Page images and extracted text
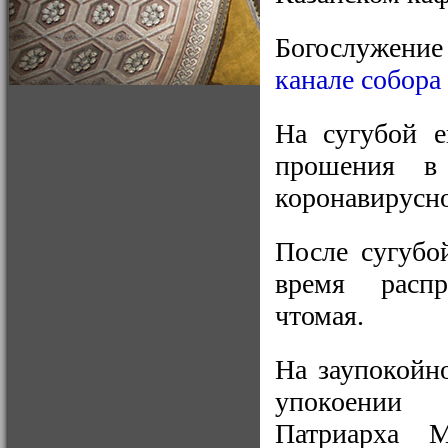
Богослужени
канале собора
На сугубой е
прошения в 
коронавирусн
После сугубо
время распр
чтомая.
На заупокойн
упокоении 
Патриарха 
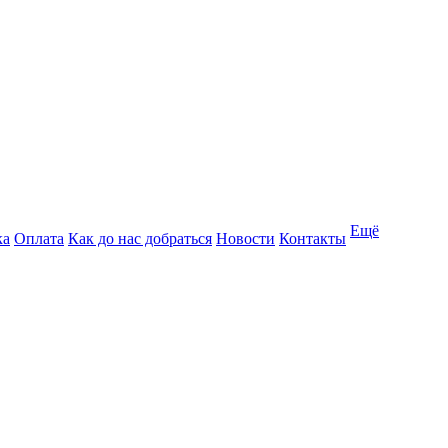
Ещё
ка
Оплата
Как до нас добраться
Новости
Контакты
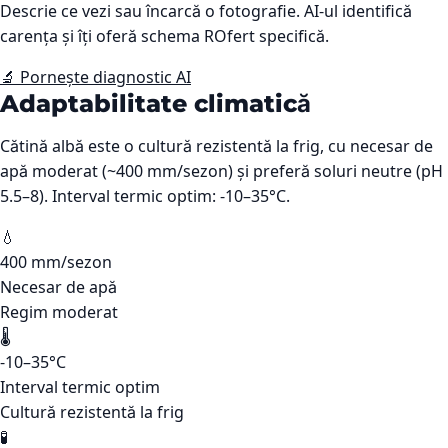
Descrie ce vezi sau încarcă o fotografie. AI-ul identifică
carența și îți oferă schema ROfert specifică.
🔬 Pornește diagnostic AI
Adaptabilitate climatică
Cătină albă este o cultură rezistentă la frig, cu necesar de
apă moderat (~400 mm/sezon) și preferă soluri neutre (pH
5.5–8). Interval termic optim: -10–35°C.
💧
400 mm/sezon
Necesar de apă
Regim moderat
🌡️
-10–35°C
Interval termic optim
Cultură rezistentă la frig
🧪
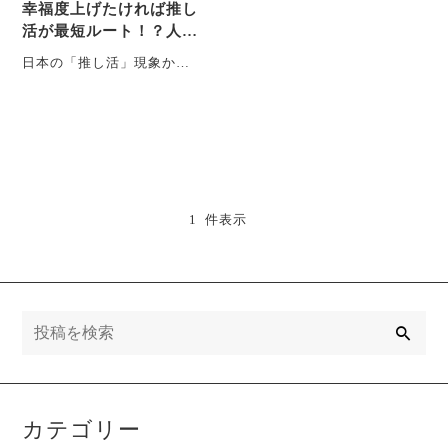
幸福度上げたければ推し
活が最短ルート！？人に
推されるビジネスについ
日本の「推し活」現象から
て考えよう
読み解く、未来のビジネス
戦略 あなたの会社の商品や
サービスは、誰かの・・・
1 件表示
検
索
カテゴリー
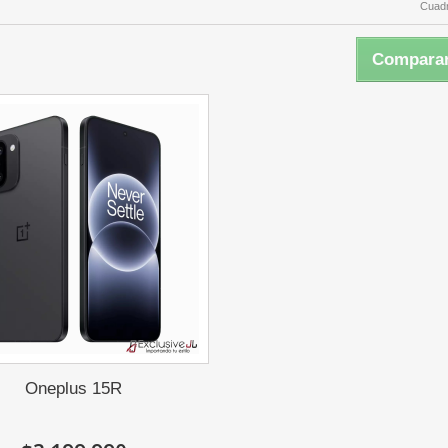
Cuadr
Comparar
Oneplus 15R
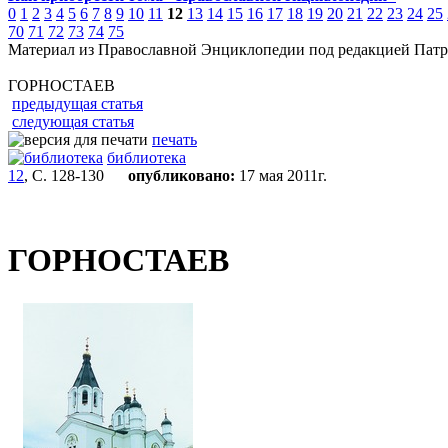
0
1
2
3
4
5
6
7
8
9
10
11
12
13
14
15
16
17
18
19
20
21
22
23
24
25
70
71
72
73
74
75
Материал из Православной Энциклопедии под редакцией Патр
ГОРНОСТАЕВ
предыдущая статья
следующая статья
печать
библиотека
12
, С. 128-130
опубликовано:
17 мая 2011г.
ГОРНОСТАЕВ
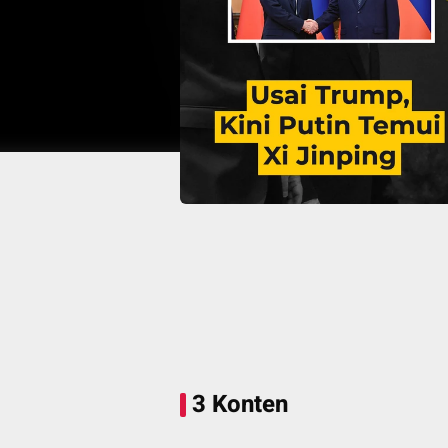
3 Konten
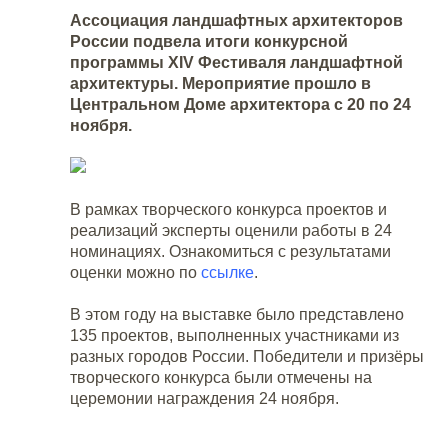
Ассоциация ландшафтных архитекторов
России подвела итоги конкурсной
программы XIV Фестиваля ландшафтной
архитектуры. Мероприятие прошло в
Центральном Доме архитектора с 20 по 24
ноября.
В рамках творческого конкурса проектов и
реализаций эксперты оценили работы в 24
номинациях. Ознакомиться с результатами
оценки можно по
ссылке
.
В этом году на выставке было представлено
135 проектов, выполненных участниками из
разных городов России. Победители и призёры
творческого конкурса были отмечены на
церемонии награждения 24 ноября.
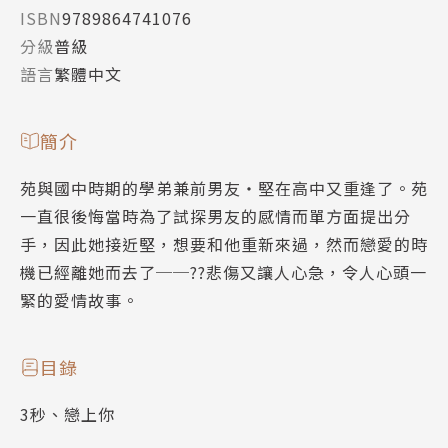
ISBN
9789864741076
分級
普級
語言
繁體中文
簡介
苑與國中時期的學弟兼前男友‧堅在高中又重逢了。苑
一直很後悔當時為了試探男友的感情而單方面提出分
手，因此她接近堅，想要和他重新來過，然而戀愛的時
機已經離她而去了──??悲傷又讓人心急，令人心頭一
緊的愛情故事。
目錄
3秒、戀上你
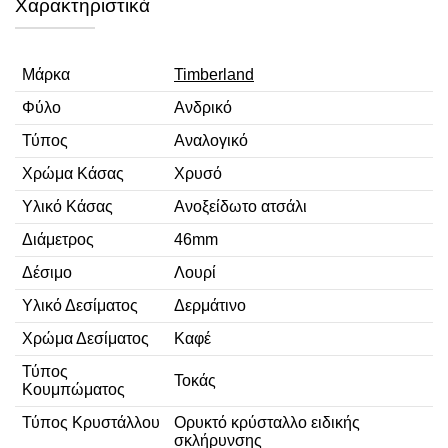
Χαρακτηριστικά
Μάρκα
Timberland
Φύλο
Ανδρικό
Τύπος
Αναλογικό
Χρώμα Κάσας
Χρυσό
Υλικό Κάσας
Ανοξείδωτο ατσάλι
Διάμετρος
46mm
Δέσιμο
Λουρί
Υλικό Δεσίματος
Δερμάτινο
Χρώμα Δεσίματος
Καφέ
Τύπος
Τοκάς
Κουμπώματος
Τύπος Κρυστάλλου
Ορυκτό κρύσταλλο ειδικής
σκλήρυνσης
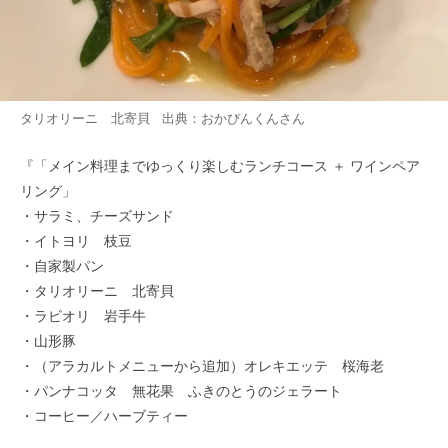
タリオリーニ 北寄貝 出典：
おかぴんくん
さん
『「メイン料理までゆっくり楽しむランチコース ＋ ワインペア
リング」
・サラミ、チーズサンド
・イトヨリ 枝豆
・自家製パン
・タリオリーニ 北寄貝
・ラビオリ 岩手牛
・山形豚
・（アラカルトメニューから追加）オレキエッテ 桜海老
・パンナコッタ 無花果 ふきのとうのジェラート
・コーヒー／ハーブティー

# Requirement
Leave out the pictures, and retype exactly the lines from the one containing "Τύπος Κρυστάλλου" through the final line of the data.

# Answer box
Τύπος Κρυστάλλου
Ορυκτό κρύσταλλο ειδικής
σκλήρυνσης
タリオリーニ 北寄貝 出典：
おかぴんくん
さん
『「メイン料理までゆっくり楽しむランチコース ＋ ワインペア
リング」
・サラミ、チーズサンド
・イトヨリ 枝豆
・自家製パン
・タリオリーニ 北寄貝
・ラビオリ 岩手牛
・山形豚
・（アラカルトメニューから追加）オレキエッテ 桜海老
・パンナコッタ 無花果 ふきのとうのジェラート
・コーヒー／ハーブティー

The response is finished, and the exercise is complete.